I think a lot of it got to do with the acceptance of digital technology, fairly obviously, but also the great relationship that exists between government and private enterprises in places like Singapore.So, whereas in some other countries there’s a little bit of resistance as to who owns the data, who owns the identity, how you connect In Singapore, there's a lot more structure around how that stuff works and that makes it easy for companies to really look at much more innovative approach towards how they do this. The great relationship between the banking institutions and the government in Singapore, for instance, makes digital transformation much easier.
BP: Identity management, security management, cybersecurity are they distinct, how organisations been looking at this issue?

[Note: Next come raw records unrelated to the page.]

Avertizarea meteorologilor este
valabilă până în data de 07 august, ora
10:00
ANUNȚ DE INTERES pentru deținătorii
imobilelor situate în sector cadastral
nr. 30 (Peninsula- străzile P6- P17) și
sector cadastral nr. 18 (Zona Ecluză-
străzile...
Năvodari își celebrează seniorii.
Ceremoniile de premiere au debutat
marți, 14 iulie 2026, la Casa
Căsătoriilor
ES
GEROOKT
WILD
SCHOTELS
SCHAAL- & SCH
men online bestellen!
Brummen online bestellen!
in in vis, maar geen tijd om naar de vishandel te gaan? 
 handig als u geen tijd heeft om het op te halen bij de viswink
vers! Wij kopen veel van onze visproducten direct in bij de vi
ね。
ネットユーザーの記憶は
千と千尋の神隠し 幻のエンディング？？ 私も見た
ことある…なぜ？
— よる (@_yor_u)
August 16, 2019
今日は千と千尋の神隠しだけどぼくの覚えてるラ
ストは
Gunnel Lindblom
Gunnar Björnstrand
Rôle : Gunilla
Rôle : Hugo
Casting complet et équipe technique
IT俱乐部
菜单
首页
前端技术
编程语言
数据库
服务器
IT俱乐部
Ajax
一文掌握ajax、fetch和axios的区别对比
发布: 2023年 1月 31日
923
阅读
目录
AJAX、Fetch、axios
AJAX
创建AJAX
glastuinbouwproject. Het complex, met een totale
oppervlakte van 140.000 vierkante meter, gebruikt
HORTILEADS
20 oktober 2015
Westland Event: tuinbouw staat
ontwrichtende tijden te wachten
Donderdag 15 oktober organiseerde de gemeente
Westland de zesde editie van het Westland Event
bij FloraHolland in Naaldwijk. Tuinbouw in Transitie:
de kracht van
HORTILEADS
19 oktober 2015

JD: Well I think they're all connected.You know security,I worked in security for 25 years or so and that’s always in the background of the conversations and it is interesting when we work customers, you know quite often when we working with people like the chief digital officer or the chief marketing officer because they are looking at, through the prism of what makes sense to the customer, how do we transform a practice…and they have a very strong focus around customer relationships,historically, security had not been so customer focus, I guess, they've been involved in protecting the brand, protecting the assets.You know, banks are there because they secure finances and they lower the level of risks. So, when you have one organisation or one entity within a company that saying we need to open ourselves, we need to be more approachable, we need to be more frictionless, we need to have customer at the centre of the relationship this is the historical approach, which is we need to close the boarders, we need to lock down the assets, we need to lift the level of security... then friction occurs quite obviously.
So part of our job is to show organisations how they can blend the two, still have customer identity in the centre of the transformation exercise but in a secure fashion. Some of these companies that are putting innovation and customer experience at the forefront versus some of the maybe tier 2, some other banks that are coming, they're grappling with the whole issues.
BP: Today, what differentiate them and how do you talk to those that are still kind of sitting on the fence I guess?
JD: So tier 1 vs tier 2? Look, I think one of the big challenges, some of the big tier 1 organisations have is the historical investments. This is what the current infrastructure looks like and a historical approach towards identity. In some cases, it’s built around huge old mainframe databases that are difficult to migrate from… part of the ForgeRock value is you don’t actually need to migrate from that. We can take into account all the different silos and help federate them.
But one of the big challenges is when customers look at a digital transformation exercise.How do we do it with our legacy systems because we have millions and millions of dollars and hundreds of thousands of man hours in many cases unique internal developments based around our technology?
So in many cases when they think about a desired end state which is customer-centric, innovative, agile and what their dealing with today, sometimes they might feel it’s a bridge too far. How do we get there? The challenge is they have to get there when you look at the agility of some of financial services and fintech, when you look at the agility some of the tier 2 players that have a non-branched focus around digital banking, then people are offering those services so the challenge is there for the tier 1’s to adopt and innovative approach towards this even with the legacy systems because their customers are demanding it from them.
BP: Great. Thank you John!
JD: Fantastic! Nice to meet you! Thank you!